Closed ecraven closed 4 years ago

ecraven commented 4 years ago

Anniversaries can be year+month+date or month+date (thanks for that flexibility). They are always shown as "Month Day, Year" or "Month Day". It would be nice if that were somehow adjustable, many locations do not in fact put the year before the day (but the other way around, Day Month). Thanks for any thoughts on this.

girzel commented 4 years ago

Yup, the present code is basically still at the "get it working" stage.

Would you be okay with a single defcustom that controls how all anniversaries are displayed? Would you have any need to specify different format strings for different anniversary instances?

The anniversary field also has a "calendar" slot, so that, in theory, you could add anniversaries in the buddhist calendar, or what have you. That isn't actually used anywhere in the code right now. Maybe it would be important to allow different format time strings for different calendars... hmmm...

ecraven commented 4 years ago

Yup, the present code is basically still at the "get it working" stage. Would you be okay with a single defcustom that controls how all anniversaries are displayed? Would you have any need to specify different format strings for different anniversary instances?
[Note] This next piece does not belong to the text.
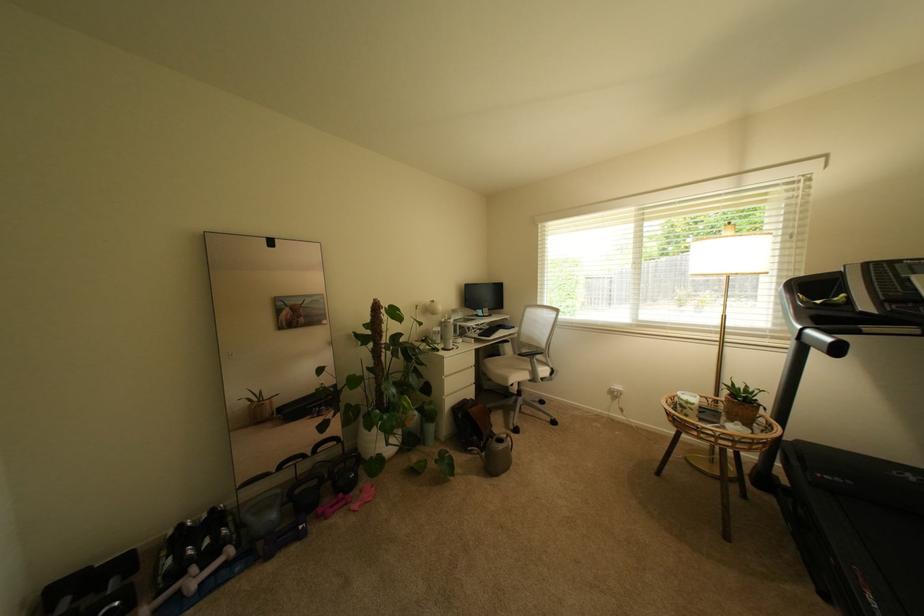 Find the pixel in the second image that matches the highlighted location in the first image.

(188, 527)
For me, that would definitely be fine (though you have two cases, anniversaries with year and those with year nil [probably things like namedays]). Not sure whether this is feasible, but maybe one defcustom for day/month (where you can use some escapes, to use full month name, short name, number with leading zero or plain number), and an extra defcustom for the year (and some way to specify whether the year should come before or after the month/day group).
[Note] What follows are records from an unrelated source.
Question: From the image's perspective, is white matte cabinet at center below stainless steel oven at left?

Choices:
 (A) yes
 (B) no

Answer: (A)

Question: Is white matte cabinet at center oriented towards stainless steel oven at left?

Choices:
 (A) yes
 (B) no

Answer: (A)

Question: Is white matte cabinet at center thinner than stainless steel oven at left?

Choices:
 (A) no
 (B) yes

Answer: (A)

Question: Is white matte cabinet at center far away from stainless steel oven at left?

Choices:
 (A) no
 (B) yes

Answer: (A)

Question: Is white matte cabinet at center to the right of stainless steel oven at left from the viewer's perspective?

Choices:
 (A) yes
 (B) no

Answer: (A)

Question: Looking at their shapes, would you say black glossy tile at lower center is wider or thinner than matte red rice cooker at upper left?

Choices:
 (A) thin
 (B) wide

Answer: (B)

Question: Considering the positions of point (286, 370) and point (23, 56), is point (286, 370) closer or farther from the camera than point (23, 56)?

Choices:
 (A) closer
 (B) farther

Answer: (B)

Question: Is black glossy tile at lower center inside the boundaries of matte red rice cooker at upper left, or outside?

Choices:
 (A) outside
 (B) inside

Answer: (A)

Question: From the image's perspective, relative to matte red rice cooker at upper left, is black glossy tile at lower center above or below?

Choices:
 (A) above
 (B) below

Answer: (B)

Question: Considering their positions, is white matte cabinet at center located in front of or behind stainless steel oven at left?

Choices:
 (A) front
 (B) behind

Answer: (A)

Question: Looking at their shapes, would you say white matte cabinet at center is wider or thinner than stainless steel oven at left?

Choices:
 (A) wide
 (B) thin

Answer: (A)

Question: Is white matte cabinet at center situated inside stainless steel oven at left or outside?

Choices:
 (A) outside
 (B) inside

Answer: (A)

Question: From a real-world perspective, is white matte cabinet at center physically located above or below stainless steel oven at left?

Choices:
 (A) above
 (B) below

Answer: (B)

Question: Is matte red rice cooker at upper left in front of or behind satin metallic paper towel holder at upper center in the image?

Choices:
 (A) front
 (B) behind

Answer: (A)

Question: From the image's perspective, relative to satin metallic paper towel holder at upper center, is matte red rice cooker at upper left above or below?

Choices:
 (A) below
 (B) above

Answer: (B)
The anniversary field also has a "calendar" slot, so that, in theory, you could add anniversaries in the buddhist calendar, or what have you. That isn't actually used anywhere in the code right now. Maybe it would be important to allow different format time strings for different calendars... hmmm...

Given emacs' excellent support for different calendars, this is definitely an interesting idea.. things like the Yahrtzeit cannot be written correctly in the gregorian calendar, afaik (https://en.wikipedia.org/wiki/Bereavement_in_Judaism#Annual_remembrances).

Thanks for thinking about this!

Greetings, Peter

girzel commented 4 years ago

Yes, I'd also come to the conclusion that we'd need a "double" format string, one for with-year, one for without-year. I'll do that first.

The calendar question is fascinating to me, and I'd really like to have EBDB support the full range of uses. My wife is Chinese, and I'd like to be able to put her lunar-calendar birthday into the system, and have it display correctly, for example. I'm afraid I didn't do all the necessary research to begin with, however, and just stuck a "calendar" slot into the class without really thinking through how it would all shake out. I will figure it out, but it just means that some code might have to be re-thought and re-written to make it work correctly.

Anyway, I'll do a simple defcustom first.

ecraven commented 4 years ago

Yes, I'd also come to the conclusion that we'd need a "double" format string, one for with-year, one for without-year. I'll do that first.

Maybe it would be best to just have to defcustoms, one for year-month-day, one for month-day, and no extra handling for pre- or postfixing the year.

The calendar question is fascinating to me, and I'd really like to have EBDB support the full range of uses. My wife is Chinese, and I'd like to be able to put her lunar-calendar birthday into the system, and have it display correctly, for example. I'm afraid I didn't do all the necessary research to begin with, however, and just stuck a "calendar" slot into the class without really thinking through how it would all shake out. I will figure it out, but it just means that some code might have to be re-thought and re-written to make it work correctly.

I heartily recommend Calendrical Calculations, if you haven't read that yet, a superb book for all things calendar!